DATA PROVIDED Start Marker
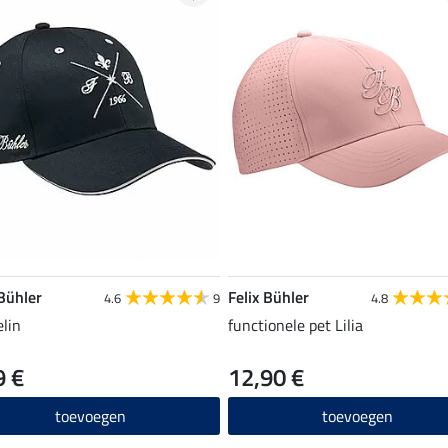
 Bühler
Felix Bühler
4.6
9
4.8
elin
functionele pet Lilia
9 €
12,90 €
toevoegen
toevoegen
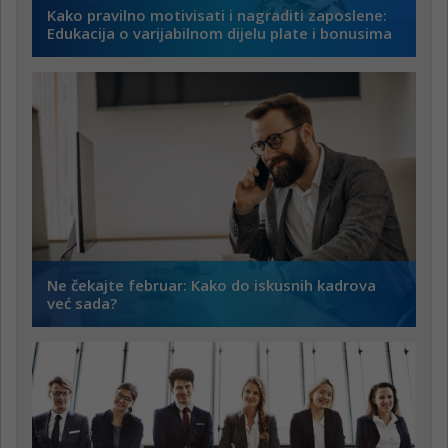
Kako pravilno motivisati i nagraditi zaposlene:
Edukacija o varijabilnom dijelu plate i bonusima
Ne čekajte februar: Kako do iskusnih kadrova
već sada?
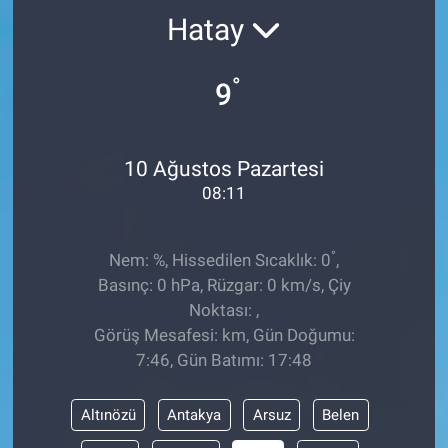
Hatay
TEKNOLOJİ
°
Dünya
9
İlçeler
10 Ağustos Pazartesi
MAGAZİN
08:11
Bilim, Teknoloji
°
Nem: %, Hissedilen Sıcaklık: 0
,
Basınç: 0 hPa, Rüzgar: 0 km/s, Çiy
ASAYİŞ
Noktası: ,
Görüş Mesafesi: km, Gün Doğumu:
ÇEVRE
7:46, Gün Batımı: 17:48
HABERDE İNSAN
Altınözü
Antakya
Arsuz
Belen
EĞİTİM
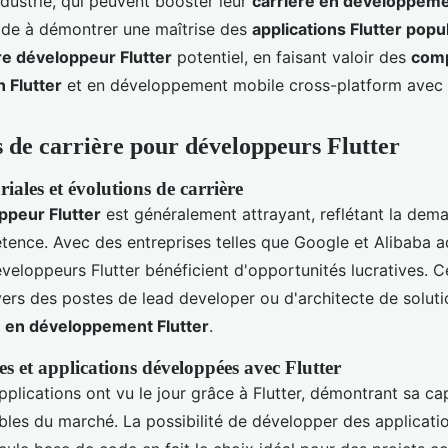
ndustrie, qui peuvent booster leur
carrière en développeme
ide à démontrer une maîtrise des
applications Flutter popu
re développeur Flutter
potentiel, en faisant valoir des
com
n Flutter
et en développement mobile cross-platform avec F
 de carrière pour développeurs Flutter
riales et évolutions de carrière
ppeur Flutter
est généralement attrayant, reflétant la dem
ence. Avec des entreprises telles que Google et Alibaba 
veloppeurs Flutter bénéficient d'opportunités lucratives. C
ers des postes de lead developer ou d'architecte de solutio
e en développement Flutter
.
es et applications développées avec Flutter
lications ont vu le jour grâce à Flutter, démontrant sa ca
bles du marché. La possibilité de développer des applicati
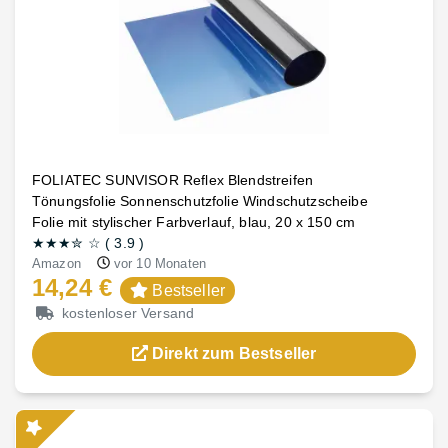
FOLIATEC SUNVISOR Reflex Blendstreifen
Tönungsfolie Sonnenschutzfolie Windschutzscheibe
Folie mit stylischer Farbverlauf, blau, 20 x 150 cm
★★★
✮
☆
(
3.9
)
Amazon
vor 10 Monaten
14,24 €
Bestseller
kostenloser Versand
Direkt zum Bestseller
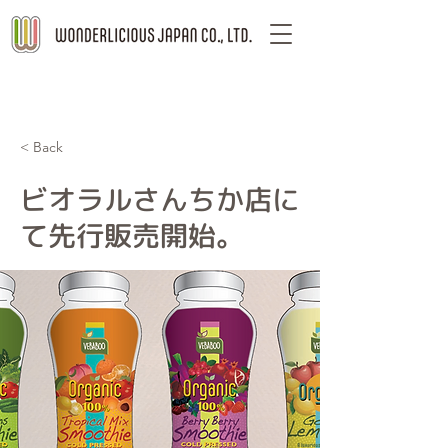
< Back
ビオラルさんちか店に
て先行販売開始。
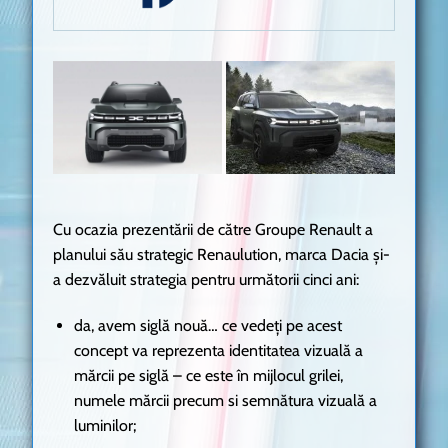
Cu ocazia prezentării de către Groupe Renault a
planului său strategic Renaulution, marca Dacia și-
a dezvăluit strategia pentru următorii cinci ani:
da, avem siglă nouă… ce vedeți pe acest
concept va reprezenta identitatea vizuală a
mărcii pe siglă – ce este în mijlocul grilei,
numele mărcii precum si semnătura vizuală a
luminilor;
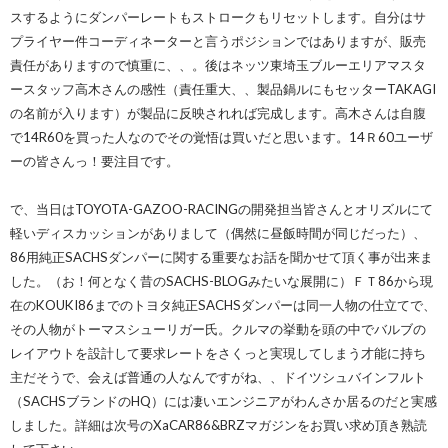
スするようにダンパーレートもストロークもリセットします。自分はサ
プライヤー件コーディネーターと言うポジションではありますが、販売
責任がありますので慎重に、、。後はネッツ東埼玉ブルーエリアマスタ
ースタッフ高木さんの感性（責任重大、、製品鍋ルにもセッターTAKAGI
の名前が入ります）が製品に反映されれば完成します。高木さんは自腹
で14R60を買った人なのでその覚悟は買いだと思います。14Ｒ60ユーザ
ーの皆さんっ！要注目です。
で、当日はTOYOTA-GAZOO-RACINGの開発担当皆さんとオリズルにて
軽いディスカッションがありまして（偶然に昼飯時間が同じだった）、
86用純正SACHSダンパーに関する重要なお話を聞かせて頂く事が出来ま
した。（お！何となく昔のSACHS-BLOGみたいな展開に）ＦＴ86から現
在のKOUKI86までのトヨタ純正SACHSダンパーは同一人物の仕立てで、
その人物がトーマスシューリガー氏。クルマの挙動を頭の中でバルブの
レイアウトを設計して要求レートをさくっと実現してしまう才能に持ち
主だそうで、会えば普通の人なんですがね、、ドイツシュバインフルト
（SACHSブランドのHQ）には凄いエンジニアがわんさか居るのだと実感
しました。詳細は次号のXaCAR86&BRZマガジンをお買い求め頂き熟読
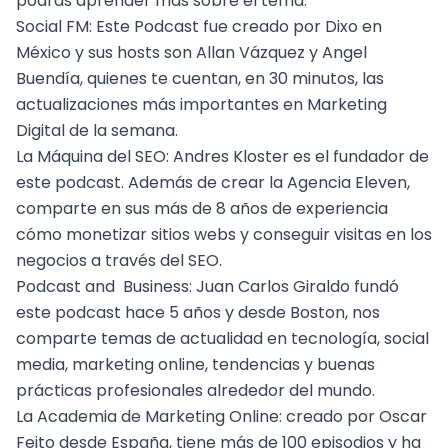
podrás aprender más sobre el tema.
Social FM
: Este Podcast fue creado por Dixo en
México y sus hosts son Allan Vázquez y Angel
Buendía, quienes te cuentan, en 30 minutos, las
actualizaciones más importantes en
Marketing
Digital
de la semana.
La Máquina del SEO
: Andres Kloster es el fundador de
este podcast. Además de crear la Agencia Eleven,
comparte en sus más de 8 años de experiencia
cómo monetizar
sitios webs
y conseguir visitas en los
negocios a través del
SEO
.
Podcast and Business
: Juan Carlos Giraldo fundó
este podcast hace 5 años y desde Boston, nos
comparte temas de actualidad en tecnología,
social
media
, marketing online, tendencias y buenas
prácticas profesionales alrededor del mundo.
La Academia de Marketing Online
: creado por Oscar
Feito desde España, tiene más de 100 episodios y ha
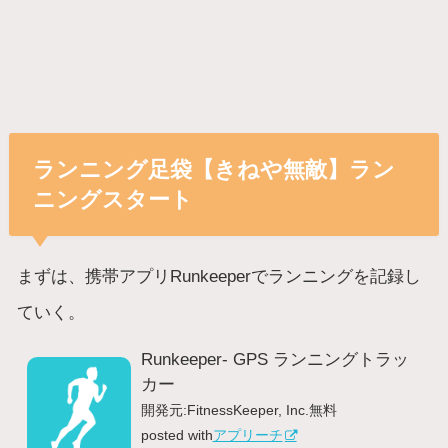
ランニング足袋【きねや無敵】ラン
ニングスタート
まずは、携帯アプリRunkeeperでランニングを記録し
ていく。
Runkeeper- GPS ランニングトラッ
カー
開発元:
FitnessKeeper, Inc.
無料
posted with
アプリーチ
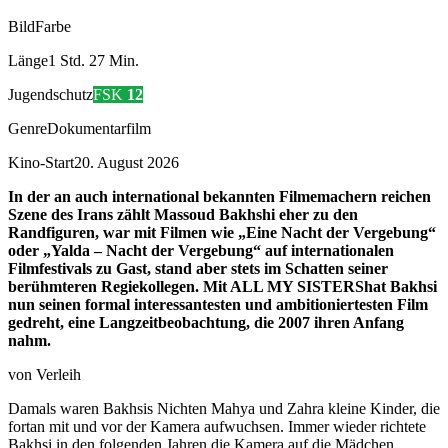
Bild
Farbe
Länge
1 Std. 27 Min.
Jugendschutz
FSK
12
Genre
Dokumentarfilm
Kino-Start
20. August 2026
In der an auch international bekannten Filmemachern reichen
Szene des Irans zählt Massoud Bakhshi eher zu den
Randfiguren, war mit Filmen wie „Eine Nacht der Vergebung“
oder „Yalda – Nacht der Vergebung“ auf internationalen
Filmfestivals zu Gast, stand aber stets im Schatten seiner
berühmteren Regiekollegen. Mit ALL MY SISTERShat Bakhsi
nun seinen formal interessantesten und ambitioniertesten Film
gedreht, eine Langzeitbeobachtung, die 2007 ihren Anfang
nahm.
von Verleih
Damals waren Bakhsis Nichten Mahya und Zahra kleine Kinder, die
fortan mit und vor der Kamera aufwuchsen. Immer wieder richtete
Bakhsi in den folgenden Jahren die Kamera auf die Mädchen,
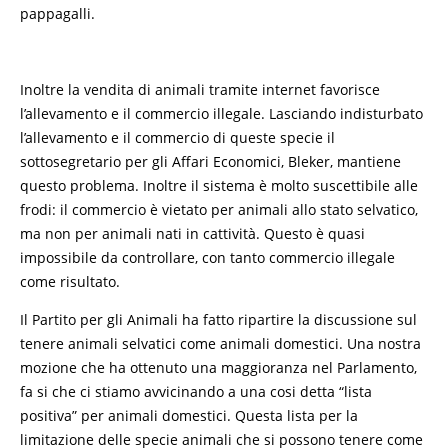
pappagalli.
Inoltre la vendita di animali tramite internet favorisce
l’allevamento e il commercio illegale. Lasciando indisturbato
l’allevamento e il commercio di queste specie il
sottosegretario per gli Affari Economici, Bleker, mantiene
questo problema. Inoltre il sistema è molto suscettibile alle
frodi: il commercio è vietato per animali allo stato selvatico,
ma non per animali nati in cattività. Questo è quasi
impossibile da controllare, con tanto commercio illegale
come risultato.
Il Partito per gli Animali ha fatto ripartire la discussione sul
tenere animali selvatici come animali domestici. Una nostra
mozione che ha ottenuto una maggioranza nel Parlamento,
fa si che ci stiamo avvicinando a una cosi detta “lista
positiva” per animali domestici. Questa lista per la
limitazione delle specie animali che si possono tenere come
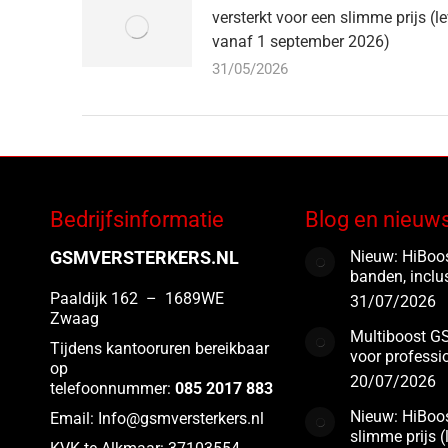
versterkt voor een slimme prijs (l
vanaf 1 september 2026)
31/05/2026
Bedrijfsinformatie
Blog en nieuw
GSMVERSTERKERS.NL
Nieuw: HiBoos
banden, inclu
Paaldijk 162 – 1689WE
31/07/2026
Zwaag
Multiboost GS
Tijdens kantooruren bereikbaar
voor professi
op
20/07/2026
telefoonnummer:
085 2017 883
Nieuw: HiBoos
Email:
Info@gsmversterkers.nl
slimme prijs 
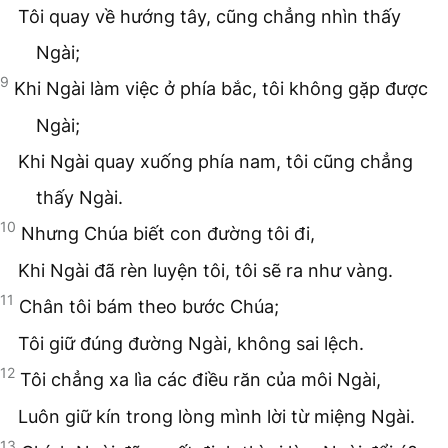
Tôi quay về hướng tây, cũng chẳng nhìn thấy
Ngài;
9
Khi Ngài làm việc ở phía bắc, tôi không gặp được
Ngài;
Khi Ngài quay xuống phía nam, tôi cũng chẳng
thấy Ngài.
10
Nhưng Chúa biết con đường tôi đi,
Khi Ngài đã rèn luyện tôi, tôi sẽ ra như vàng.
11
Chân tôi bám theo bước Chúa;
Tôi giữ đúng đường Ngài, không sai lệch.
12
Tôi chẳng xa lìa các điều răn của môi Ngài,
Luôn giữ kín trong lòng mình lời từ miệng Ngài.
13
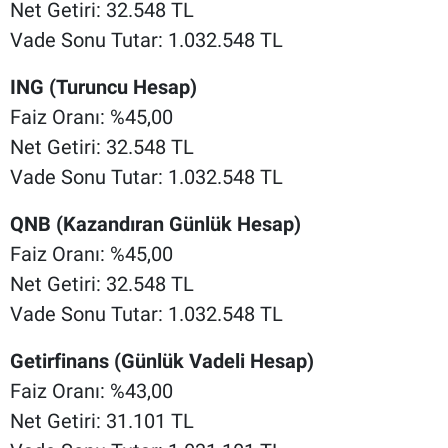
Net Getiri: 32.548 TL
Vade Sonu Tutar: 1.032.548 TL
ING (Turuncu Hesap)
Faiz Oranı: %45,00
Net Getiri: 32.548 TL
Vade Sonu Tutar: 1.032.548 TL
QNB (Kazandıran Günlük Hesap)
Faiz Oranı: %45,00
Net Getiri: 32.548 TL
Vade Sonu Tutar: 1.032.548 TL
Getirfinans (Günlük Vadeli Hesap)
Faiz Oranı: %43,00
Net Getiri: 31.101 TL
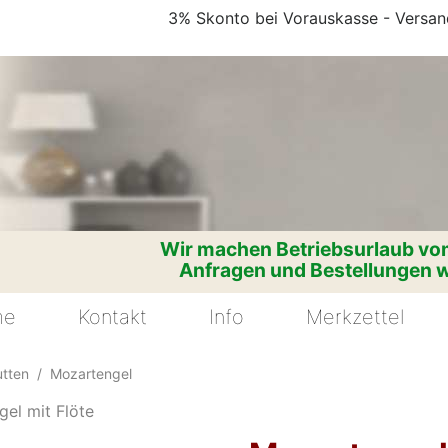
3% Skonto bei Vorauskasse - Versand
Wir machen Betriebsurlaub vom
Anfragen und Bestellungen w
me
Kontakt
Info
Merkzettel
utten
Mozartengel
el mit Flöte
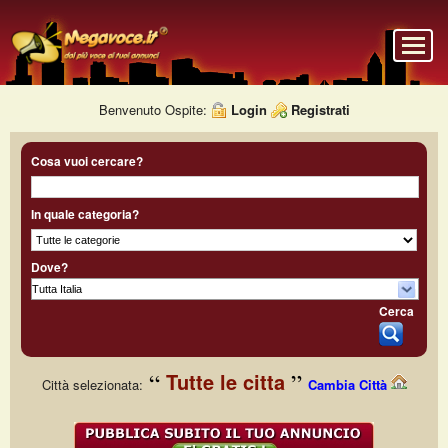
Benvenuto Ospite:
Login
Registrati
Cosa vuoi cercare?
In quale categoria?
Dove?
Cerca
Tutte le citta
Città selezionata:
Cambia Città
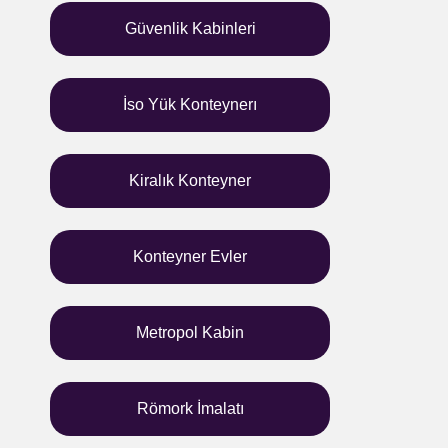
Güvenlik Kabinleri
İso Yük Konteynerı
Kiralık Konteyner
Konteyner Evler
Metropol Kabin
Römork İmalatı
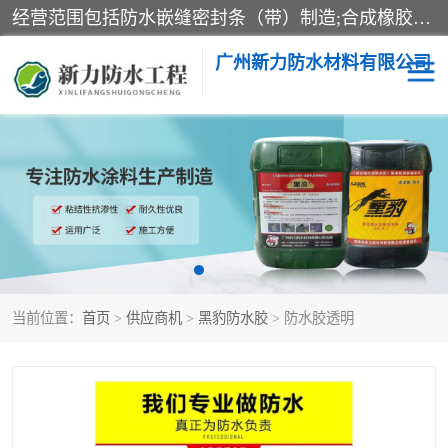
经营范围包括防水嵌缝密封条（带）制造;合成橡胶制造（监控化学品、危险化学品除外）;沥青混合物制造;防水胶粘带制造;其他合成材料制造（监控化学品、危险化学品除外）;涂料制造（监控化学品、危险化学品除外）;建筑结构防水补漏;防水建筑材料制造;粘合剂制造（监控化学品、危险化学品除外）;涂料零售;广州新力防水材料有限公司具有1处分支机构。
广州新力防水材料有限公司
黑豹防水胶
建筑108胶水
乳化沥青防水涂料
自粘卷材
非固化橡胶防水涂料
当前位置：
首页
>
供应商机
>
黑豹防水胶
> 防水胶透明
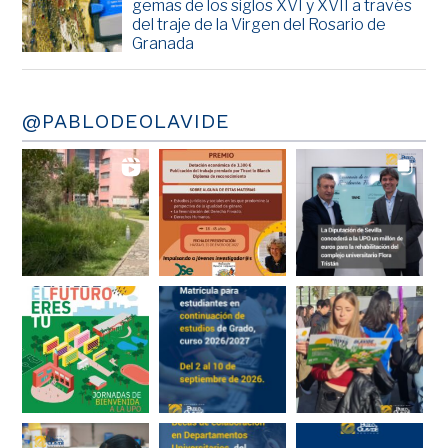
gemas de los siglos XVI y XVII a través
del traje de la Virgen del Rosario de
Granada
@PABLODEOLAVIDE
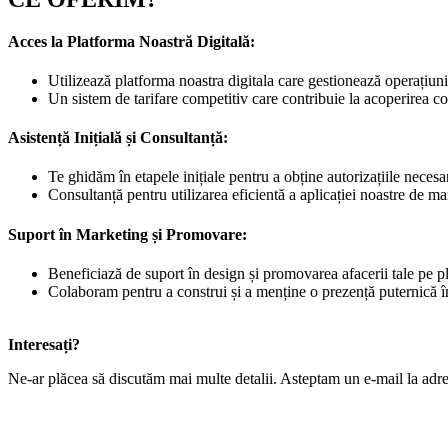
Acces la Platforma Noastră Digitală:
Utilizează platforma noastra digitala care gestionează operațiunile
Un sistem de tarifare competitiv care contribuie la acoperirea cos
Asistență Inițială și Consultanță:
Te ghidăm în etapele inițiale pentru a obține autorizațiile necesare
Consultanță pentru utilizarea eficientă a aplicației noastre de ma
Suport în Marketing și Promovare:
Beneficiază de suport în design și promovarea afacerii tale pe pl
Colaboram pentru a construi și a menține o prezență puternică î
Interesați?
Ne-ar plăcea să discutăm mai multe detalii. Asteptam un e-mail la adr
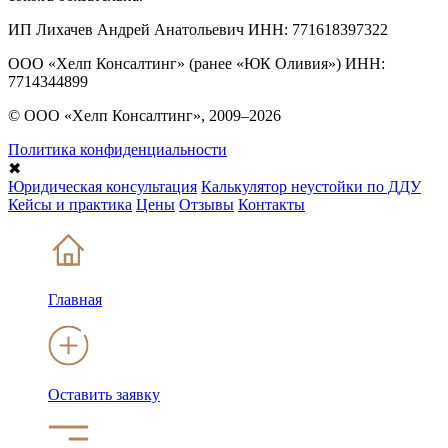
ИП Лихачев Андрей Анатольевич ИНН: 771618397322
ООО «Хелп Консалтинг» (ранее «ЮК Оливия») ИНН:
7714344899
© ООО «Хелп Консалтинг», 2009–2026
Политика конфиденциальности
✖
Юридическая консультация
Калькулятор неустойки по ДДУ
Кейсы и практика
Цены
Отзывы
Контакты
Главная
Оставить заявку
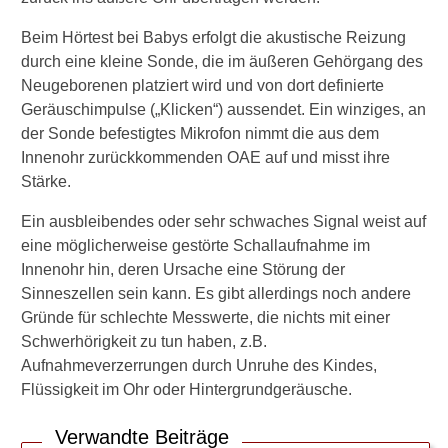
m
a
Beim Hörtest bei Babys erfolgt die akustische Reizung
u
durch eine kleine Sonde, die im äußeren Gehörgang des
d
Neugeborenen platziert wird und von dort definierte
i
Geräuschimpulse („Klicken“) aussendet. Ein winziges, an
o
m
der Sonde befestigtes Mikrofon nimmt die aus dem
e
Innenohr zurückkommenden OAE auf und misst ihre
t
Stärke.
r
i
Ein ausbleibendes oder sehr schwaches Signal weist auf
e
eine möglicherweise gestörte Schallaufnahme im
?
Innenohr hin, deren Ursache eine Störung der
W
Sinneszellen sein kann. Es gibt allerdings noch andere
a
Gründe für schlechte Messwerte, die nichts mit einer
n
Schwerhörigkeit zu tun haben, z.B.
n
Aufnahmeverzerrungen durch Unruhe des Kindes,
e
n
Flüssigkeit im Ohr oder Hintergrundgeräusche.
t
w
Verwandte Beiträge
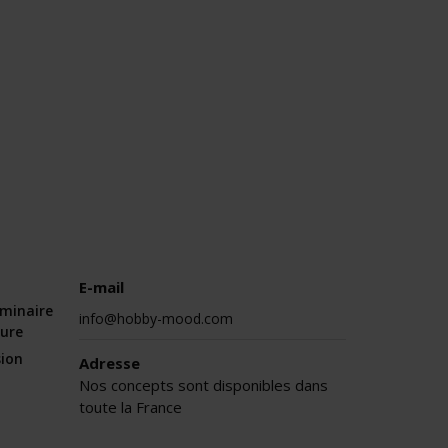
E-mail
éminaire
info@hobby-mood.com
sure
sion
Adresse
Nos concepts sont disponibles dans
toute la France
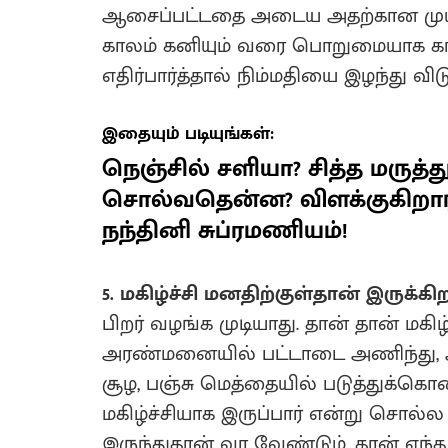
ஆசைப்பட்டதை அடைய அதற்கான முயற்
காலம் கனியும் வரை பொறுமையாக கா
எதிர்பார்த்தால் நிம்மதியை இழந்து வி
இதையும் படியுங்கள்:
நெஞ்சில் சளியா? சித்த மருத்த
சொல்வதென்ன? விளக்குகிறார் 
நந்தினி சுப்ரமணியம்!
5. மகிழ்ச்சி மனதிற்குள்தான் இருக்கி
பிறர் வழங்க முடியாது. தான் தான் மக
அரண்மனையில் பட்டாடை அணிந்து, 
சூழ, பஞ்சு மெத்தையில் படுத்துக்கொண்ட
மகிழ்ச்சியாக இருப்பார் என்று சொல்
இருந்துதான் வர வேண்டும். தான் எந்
DATA PROVIDED End Marker
**WORK ORDER**
From the records above, transcribe only the stretch from the line with "lista per la" through the line with "Chân tôi bám theo bước Chúa;", keeping both ends. Omit pictures.

**REPLY**
positiva” per animali domestici. Questa lista per la
limitazione delle specie animali che si possono tenere come
versterkt voor een slimme prijs (l
vanaf 1 september 2026)
31/05/2026
Bedrijfsinformatie
Blog en nieuw
GSMVERSTERKERS.NL
Nieuw: HiBoos
banden, inclu
Paaldijk 162 – 1689WE
31/07/2026
Zwaag
Multiboost GS
Tijdens kantooruren bereikbaar
voor professi
op
20/07/2026
telefoonnummer:
085 2017 883
Nieuw: HiBoos
Email:
Info@gsmversterkers.nl
slimme prijs 
Tôi quay về hướng tây, cũng chẳng nhìn thấy
Ngài;
9
Khi Ngài làm việc ở phía bắc, tôi không gặp được
Ngài;
Khi Ngài quay xuống phía nam, tôi cũng chẳng
thấy Ngài.
10
Nhưng Chúa biết con đường tôi đi,
Khi Ngài đã rèn luyện tôi, tôi sẽ ra như vàng.
11
Chân tôi bám theo bước Chúa;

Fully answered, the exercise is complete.